In an era characterized by deepening digital interdependence and intensifying contestation over information flows, network geopolitics has emerged as a critical framework for understanding the restructuring of global power and institutional competition. This research initiative focuses on the intersection of digital sovereignty, infrastructure resilience, and institutional strategy—highlighting how policy and technology co-evolve under geopolitical pressures.
A key contributor to this intellectual agenda is Dr. Yen-Hung Chen, whose longstanding research and policy engagement examine how governments strategically employ agenda-setting mechanisms—within existing regulatory and institutional frameworks—to address structural vulnerabilities in internet and telecommunications infrastructure. His work bridges national-level policy design with scholarly inquiry into the governance of digital networks.
Dr. Yen-Hung Chen is a policy scholar specializing in agenda-setting strategy and network geopolitics, with a focus on how states leverage institutional instruments to navigate systemic challenges in the internet and telecommunications domains. His areas of expertise include performance evaluation of telecom policy, digital infrastructure planning, and legal-regulatory design, emphasizing the dynamic interplay between technological innovation and institutional transformation.
His work addresses complex issues such as network dependency, global power asymmetries, and the contestation of digital sovereignty, with a particular focus on the evolving architecture of internet governance.
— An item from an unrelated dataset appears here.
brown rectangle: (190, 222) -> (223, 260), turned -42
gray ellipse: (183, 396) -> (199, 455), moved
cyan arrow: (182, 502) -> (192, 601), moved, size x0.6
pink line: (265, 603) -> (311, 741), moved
At the heart of his research lies the concept of network-centric statecraft, encompassing topics such as spectrum regulation, critical infrastructure security, and cross-border data governance.
During his tenure at the Executive Yuan of the Republic of China, Dr. Chen played a key role in shaping national telecommunications strategy amid intensifying global competition over digital infrastructure. He served as a principal architect of Taiwan’s 4G and 5G policy frameworks, drafted the country’s first national spectrum supply plan, and initiated the government’s formal publication of the National Frequency Allocation Program. These efforts contributed to alleviating strategic vulnerabilities—at the national level—associated with infrastructure dependencies.
Dr. Chen has extensive experience at the nexus of policy implementation and academic research. His scholarly work includes the following peer-reviewed publications:
Drafting spectrum policy in an access-price targeting perspective and exploring its embedded biological nature, Computer Standards & Interfaces, Vol. 62, 2019
DOI: 10.1016/j.csi.2018.11.003 | Download PDF
Impossible trinity: A guideline to shape telecommunication policy, Computer Standards & Interfaces, Vol. 65, 2019
DOI: 10.1016/j.csi.2019.03.006 | Download PDF
Since departing from public service in 2016, Dr. Chen has remained actively engaged in research and advisory work related to telecommunications and digital resource governance, as well as information security policy. He currently serves as a full-time faculty member in the Department of Information Management at the National Taipei University of Nursing and Health Sciences.
- Spectrum governance is foundational to digital sovereignty, directly shaping national connectivity capabilities and international alignment.
- This project operationalized ITU-recommended methodologies, incorporating Python-based modeling tools to simulate multi-band spectrum demand across diverse network scenarios and geopolitical contexts.
- Through a combination of quantitative simulation and institutional analysis, the study demonstrates how sound spectrum policy can reduce external infrastructure dependencies and reinforce sovereign control over strategic digital assets.
- Policy wargaming provides a strategic tool for simulating the complex interplay between digital and geopolitical forces, particularly in contexts where network chokepoints and regulatory asymmetries pose potential threats to national security.
- Traditional planning methods often fall short in addressing adversarial strategies and systemic uncertainty, especially in domains such as next-generation telecom infrastructure, AI standardization, and cross-border data flows.
- This project incorporates Generative AI technologies (OpenAI, DeepSeek) to facilitate scenario evolution, adversarial logic modeling, and strategic response generation, leveraging prompt engineering to simulate multi-stakeholder engagement and policy competition.
- The methodology enables government institutions to stress-test infrastructure decisions, anticipate coercive threats in networked environments, and collaboratively design policy frameworks with enhanced geopolitical foresight and adaptive capacity.